Как раз в это время конвой восставших вывел на расстрел комиссара Сушкина, захваченного в первый день мятежа. Ему пришлось идти мимо своей избы, подслеповато смотревшей на дорогу стеклами убогих окон.

Из избы выскочил мальчик, сын комиссара, оттолкнул одного из конвоиров, бросился к отцу:

— Папа, куда они тебя ведут?

— Уйди, сынок, как бы и тебя ненароком... Уйди...

Руки у комиссара были связаны за спиной — он не мог обнять сына, прижать его к себе. Только наклонился, поцеловал.

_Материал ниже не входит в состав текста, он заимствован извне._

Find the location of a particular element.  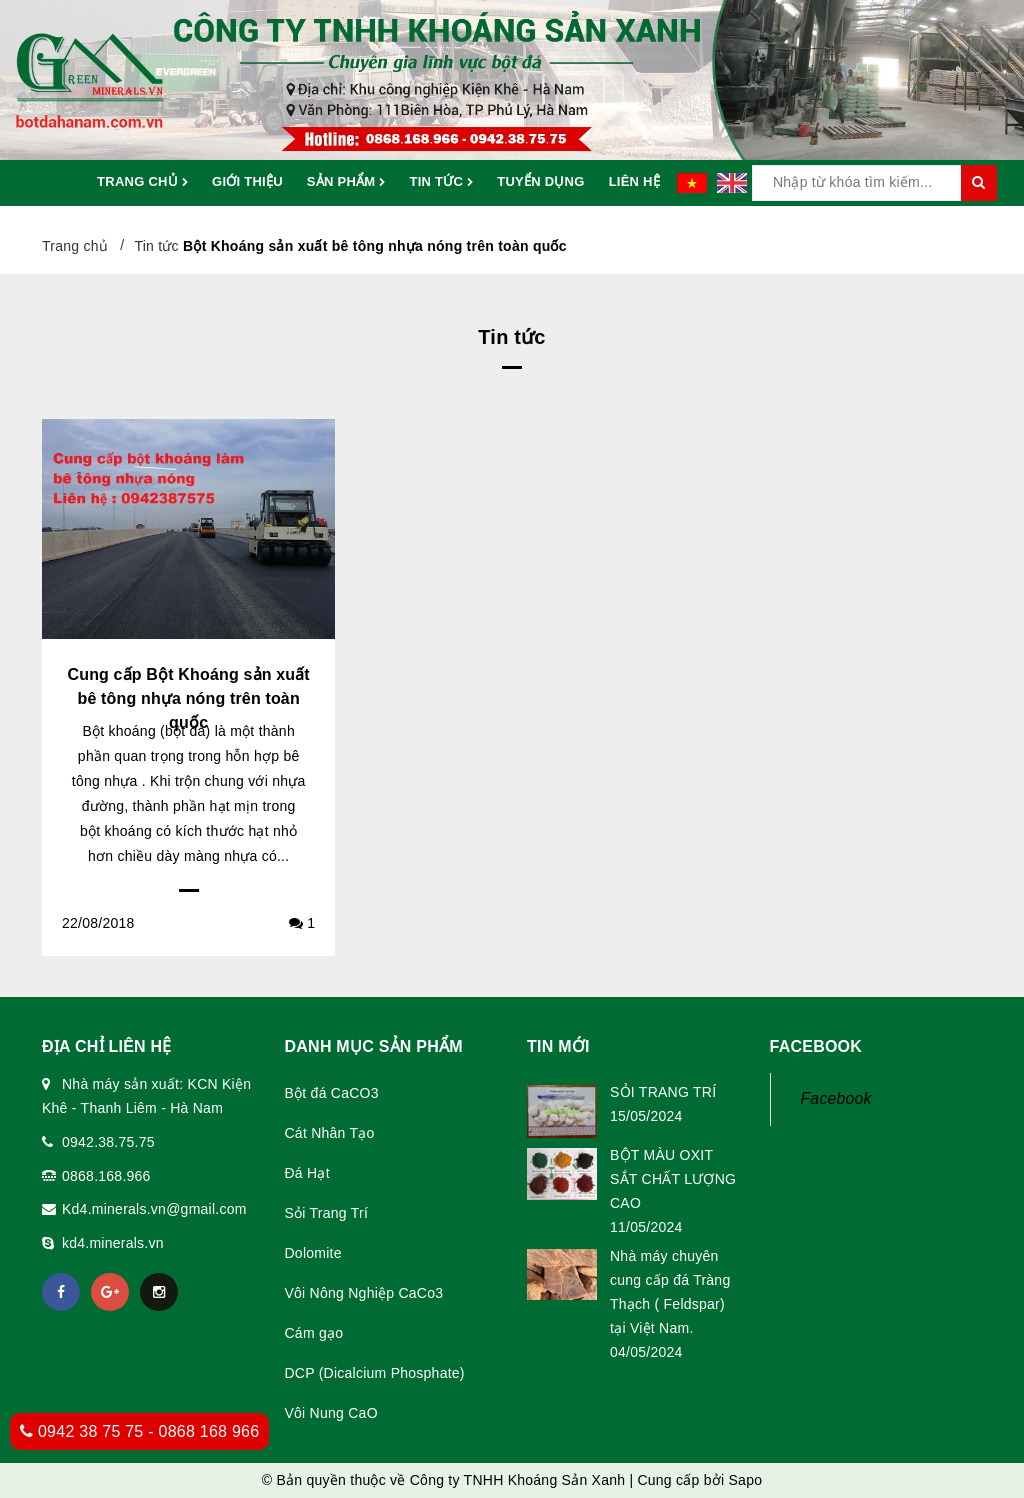 Tin tức is located at coordinates (441, 183).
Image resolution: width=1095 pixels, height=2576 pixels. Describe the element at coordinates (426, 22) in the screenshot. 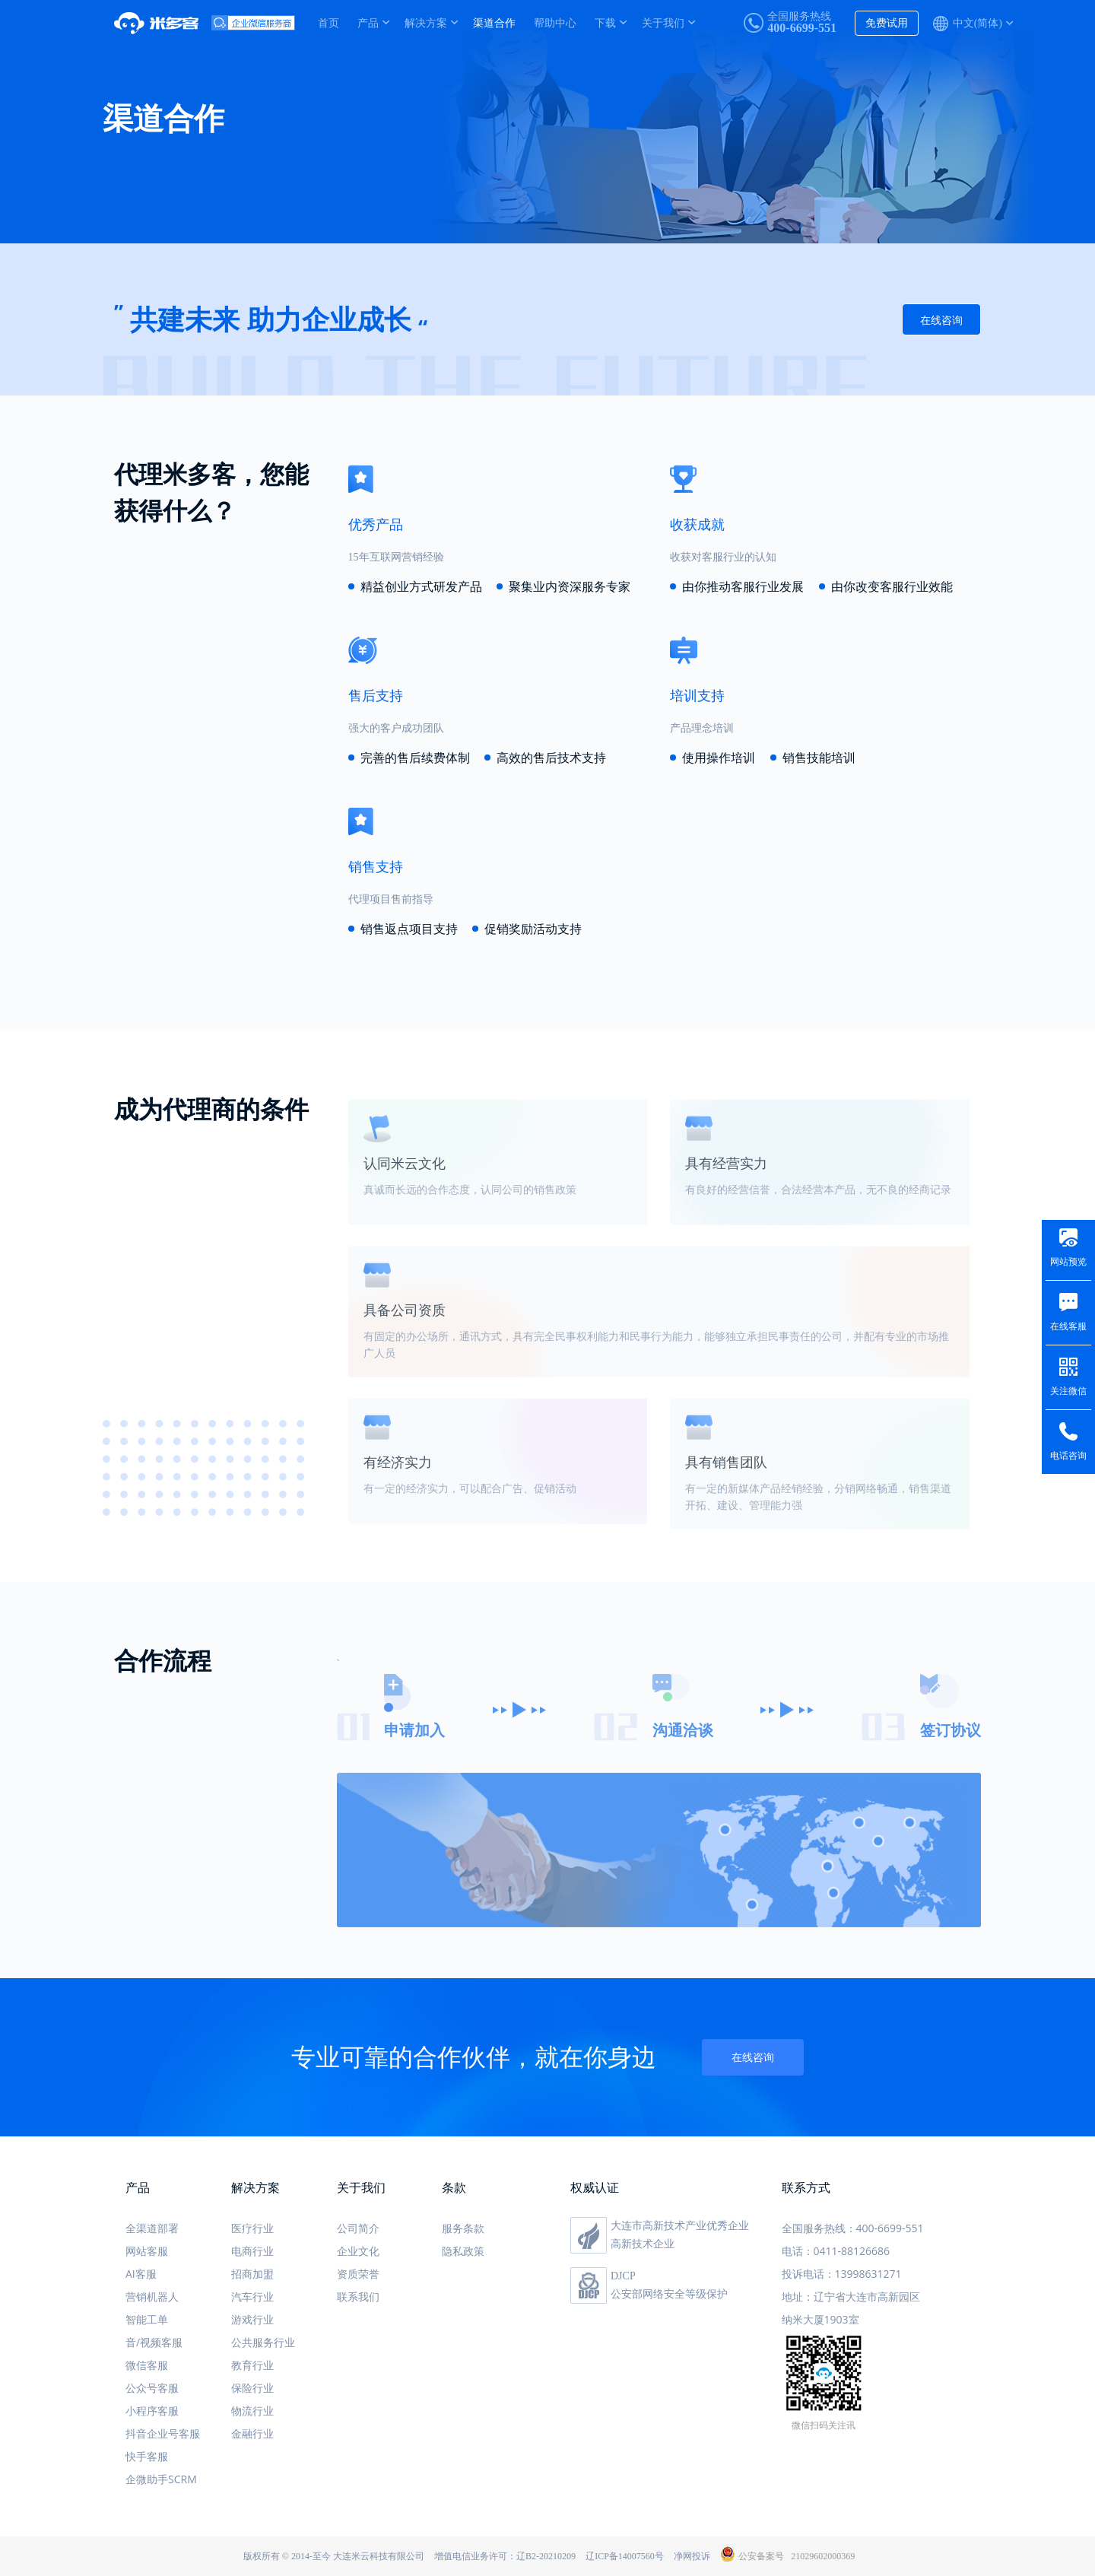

— Слышишь, наши пушки бьют. Конец теперь кулачью. Беги домой, сынок, к маме беги.

Снаряд с бронепоезда разорвался совсем близко — конвоиров и пленника осыпало комьями и пылью взметанной вверх земли. Перетрусившие кулаки бросились врассыпную, но, убегая, один из них выстрелил в спину комиссару.

Сын не послушался отца — не убежал домой. И когда Сушкин упал лицом в дорожную пыль, мальчик наклонился над ним, чтобы развязать комиссару руки... Однако кулаки вернулись к телу Сушкина, глумились над ним — мертвым...

А наутро Клушино заняли красные латышские стрелки, и во главе отряда с маузером в руках шел Сергей Тимофеевич, мамин старший брат, наш дядя Сережа. Потомственный питерский рабочий, большевик с шестнадцати лет, комиссар Красной Армии, он был другом погибшего Сушкина. И это он привел бронепоезд из Питера на усмирение кулацкого мятежа.

Как спешил он помочь товарищу и как переживал, что не успел вовремя!..

— А почему я ни разу не видел дядю Сережу? — спроил Юра.

— Он умер молодым, сынок. Тиф его свалил.

— Ух, гады! Попались бы мне эти кулаки...

Мама взглянула на Юру и, как ни грустно ей было вспоминать о брате, не могла сдержать улыбки. Мы с Зоей рассмеялись: столько гневной и решительной отваги было на Юркином лице, что впрямь поверишь, попадись они, мятежники-мироеды,  в  его руки, точно, несдобровать бы им.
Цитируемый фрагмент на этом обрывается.